Trotz falsch konfigurierter Regeln effektiv sein
Eine Firewall ist nur so gut wie die Regeln, die ihr vorgegeben werden. Ein zu nachsichtiges Regelwerk (oder eines, das bei Änderungen am Netzwerk nicht aktualisiert wurde) kann kritische Lücken in deiner Verteidigung hinterlassen, obwohl die Firewall technisch gesehen “aktiv” ist.
Nichts von alledem bedeutet, dass Firewalls nicht unverzichtbar sind. Es bedeutet nur, dass du sie als eine Ebene von vielen betrachten und bereitstellen musst – wie Firewall, Virenschutz, VPN und Mitarbeiterschulung –, und nicht als einzige Verteidigungslinie.

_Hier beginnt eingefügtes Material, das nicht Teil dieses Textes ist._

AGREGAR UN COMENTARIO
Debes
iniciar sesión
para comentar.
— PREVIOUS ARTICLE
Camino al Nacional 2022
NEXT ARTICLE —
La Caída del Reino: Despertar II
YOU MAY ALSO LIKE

Fazit: Firewalls und VPNs ergänzen einander
Firewalls sind ein wesentlicher Bestandteil der Netzwerksicherheit. Fast alle Firewalls sind Stateful Firewalls, mit Varianten, die unterschiedliche Funktionen und Vorteile bieten, die auf spezifische Sicherheitsanforderungen und -umgebungen zugeschnitten sind.
VPN-Dienste nutzen Firewalls in großem Umfang, um sowohl ihre eigenen Systeme als auch die Geräte der Kunden zu schützen. Gleichzeitig sind sie ein wirksames Mittel zur Umgehung von Firewalls, die darauf abzielen, Online-Inhalte zu zensieren.

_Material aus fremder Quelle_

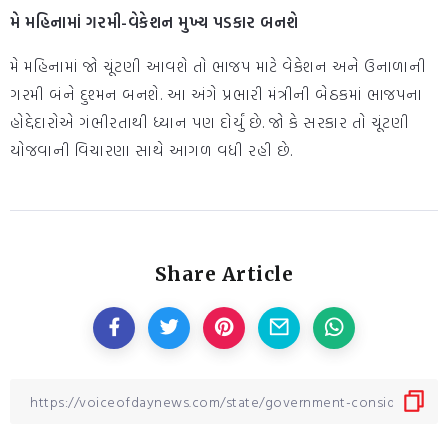
મે મહિનામાં ગરમી-વેકેશન મુખ્ય પડકાર બનશે
મે મહિનામાં જો ચૂંટણી આવશે તો ભાજપ માટે વેકેશન અને ઉનાળાની
ગરમી બંને દુશ્મન બનશે. આ અંગે પ્રભારી મંત્રીની બેઠકમાં ભાજપના
હોદ્દેદારોએ ગંભીરતાથી ધ્યાન પણ દોર્યું છે. જો કે સરકાર તો ચૂંટણી
યોજવાની વિચારણા સાથે આગળ વધી રહી છે.
Share Article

Insbesondere für Unternehmen versteht man eine Firewall am besten als eine Ebene einer umfassenderen Sicherheitseinrichtung, die zusammen mit Tools wie VPNs, Antivirensoftware und Schulungen zur Sensibilisierung der Mitarbeiter eingesetzt werden sollte, anstatt diese zu ersetzen.
Häufig gestellte Fragen
In einem Computernetzwerk ist eine Firewall ein Sicherheitssystem bestehend aus Hardware, Software oder beidem, das sich zwischen einem vertrauenswürdigem und einem nicht vertrauenswürdigem Netzwerk (normalerweise dem Internet) befindet. Sie steuert basierend auf einem vordefinierten Regelwerk, welcher Datenverkehr zwischen ihnen fließen darf.
Eine Firewall filtert den eingehenden und ausgehenden Netzwerkverkehr. Sie blockiert alles, was nicht ihren Sicherheitsregeln entspricht, während sie legitimen Datenverkehr durchlässt. Sie kann auch die Netzwerkaktivität überwachen und protokollieren, um potenzielle Bedrohungen zu erkennen.
Der Zweck einer Firewall besteht darin, unbefugten Zugriff auf ein (oder aus einem) Netzwerk zu verhindern, sensible Systeme und Daten vor externen Bedrohungen zu schützen und Administratoren gleichzeitig Kontrolle und Transparenz darüber zu geben, welcher Datenverkehr sich durch das Netzwerk bewegen darf.